Farming businesses set up as a limited company may be missing out on valuable research and development (R&D) tax credits, according to a firm of accountants.
Saffery Champness says corporation tax credits for qualifying R&D activity have been available for many years, but are often overlooked when it comes to agriculture, despite the everyday work of progressive businesses meeting qualification criteria.
It believes that with the growth of innovation in farming, there are opportunities for progressive, corporate farming businesses to claim the tax relief.
Under the small and medium-sized enterprise (SME) scheme, which covers companies with fewer than 500 staff, the relief allows businesses to deduct 230% of qualifying spend from their yearly profit.
However, in 2017, only £10m of R&D tax credit relief was claimed by agricultural businesses, which accounts for less than 1% of all claims.
Everyday work qualifies
Martyn Dobinson, partner at Saffery Champness, said: “The main issues with these R&D tax credits are that farming businesses either don’t know they exist, or they believe that they are the domain of scientists working in laboratories.
“But many progressive farming businesses are undertaking work every day that could qualify for this relief.”
Qualifying projects are those designed to “make an advance in science or technology” and may be linked to the existing farming business, or a new area that could be started on the basis of the results of the R&D undertaken, he said.
As long as the claimant is able to demonstrate the required conditions are met for the relief, it could be claimed for developing new, or improving old, technologies.

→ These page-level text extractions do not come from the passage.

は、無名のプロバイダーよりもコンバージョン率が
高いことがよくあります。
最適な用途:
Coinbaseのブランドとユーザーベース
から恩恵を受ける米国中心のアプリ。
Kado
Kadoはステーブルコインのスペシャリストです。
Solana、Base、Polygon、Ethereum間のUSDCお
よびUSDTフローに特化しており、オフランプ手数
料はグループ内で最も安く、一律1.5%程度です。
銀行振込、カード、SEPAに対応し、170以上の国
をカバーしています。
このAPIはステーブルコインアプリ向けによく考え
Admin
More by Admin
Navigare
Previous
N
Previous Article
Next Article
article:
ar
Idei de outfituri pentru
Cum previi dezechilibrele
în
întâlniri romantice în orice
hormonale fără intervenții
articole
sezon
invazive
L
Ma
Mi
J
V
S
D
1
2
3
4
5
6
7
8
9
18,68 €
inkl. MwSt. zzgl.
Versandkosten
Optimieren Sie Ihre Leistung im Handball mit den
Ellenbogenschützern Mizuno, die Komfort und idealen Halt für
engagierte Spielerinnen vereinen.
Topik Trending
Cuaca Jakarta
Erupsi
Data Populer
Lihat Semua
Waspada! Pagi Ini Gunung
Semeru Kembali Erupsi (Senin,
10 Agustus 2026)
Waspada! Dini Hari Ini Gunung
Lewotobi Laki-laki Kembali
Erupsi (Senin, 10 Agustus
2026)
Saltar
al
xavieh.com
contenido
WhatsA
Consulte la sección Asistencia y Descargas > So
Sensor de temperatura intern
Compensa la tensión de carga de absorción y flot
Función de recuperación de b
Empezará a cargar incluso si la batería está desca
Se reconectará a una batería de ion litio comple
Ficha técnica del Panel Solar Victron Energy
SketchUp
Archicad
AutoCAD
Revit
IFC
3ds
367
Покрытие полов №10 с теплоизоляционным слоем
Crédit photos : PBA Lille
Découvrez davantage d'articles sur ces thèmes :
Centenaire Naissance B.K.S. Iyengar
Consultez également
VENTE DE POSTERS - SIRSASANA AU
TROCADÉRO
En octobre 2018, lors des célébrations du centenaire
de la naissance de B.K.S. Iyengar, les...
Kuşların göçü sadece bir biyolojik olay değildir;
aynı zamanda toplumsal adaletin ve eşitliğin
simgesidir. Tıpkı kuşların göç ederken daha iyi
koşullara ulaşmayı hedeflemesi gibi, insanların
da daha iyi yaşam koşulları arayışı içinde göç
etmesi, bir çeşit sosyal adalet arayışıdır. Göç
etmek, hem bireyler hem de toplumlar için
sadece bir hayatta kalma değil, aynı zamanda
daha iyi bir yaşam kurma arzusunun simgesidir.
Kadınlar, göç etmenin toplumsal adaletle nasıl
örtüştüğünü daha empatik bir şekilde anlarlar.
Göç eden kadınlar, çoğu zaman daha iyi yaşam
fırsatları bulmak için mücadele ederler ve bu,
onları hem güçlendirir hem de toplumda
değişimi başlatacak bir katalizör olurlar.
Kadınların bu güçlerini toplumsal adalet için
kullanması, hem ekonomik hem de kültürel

For example, there have been successful claims made in areas such as experimentation with feed to maximise animal weight gain or productivity, development of disease-resistant crops, development of higher-yielding crop strains and new methods of crop planting.
There may be scope for farmers to claim where they are working with tech start-ups in testing for the rollout of new technology, he added.
Agricultural areas where R&D tax credits might be applied include:
- Disease and pest control
- Energy and water efficiency
- Storage, processing and operations
- Drone and GPS technologies
- Soil management/enhancement
- Regulatory compliance
Farming businesses are advised to speak to their tax adviser if they think they might be undertaking qualifying work, to see whether tax relief may be available.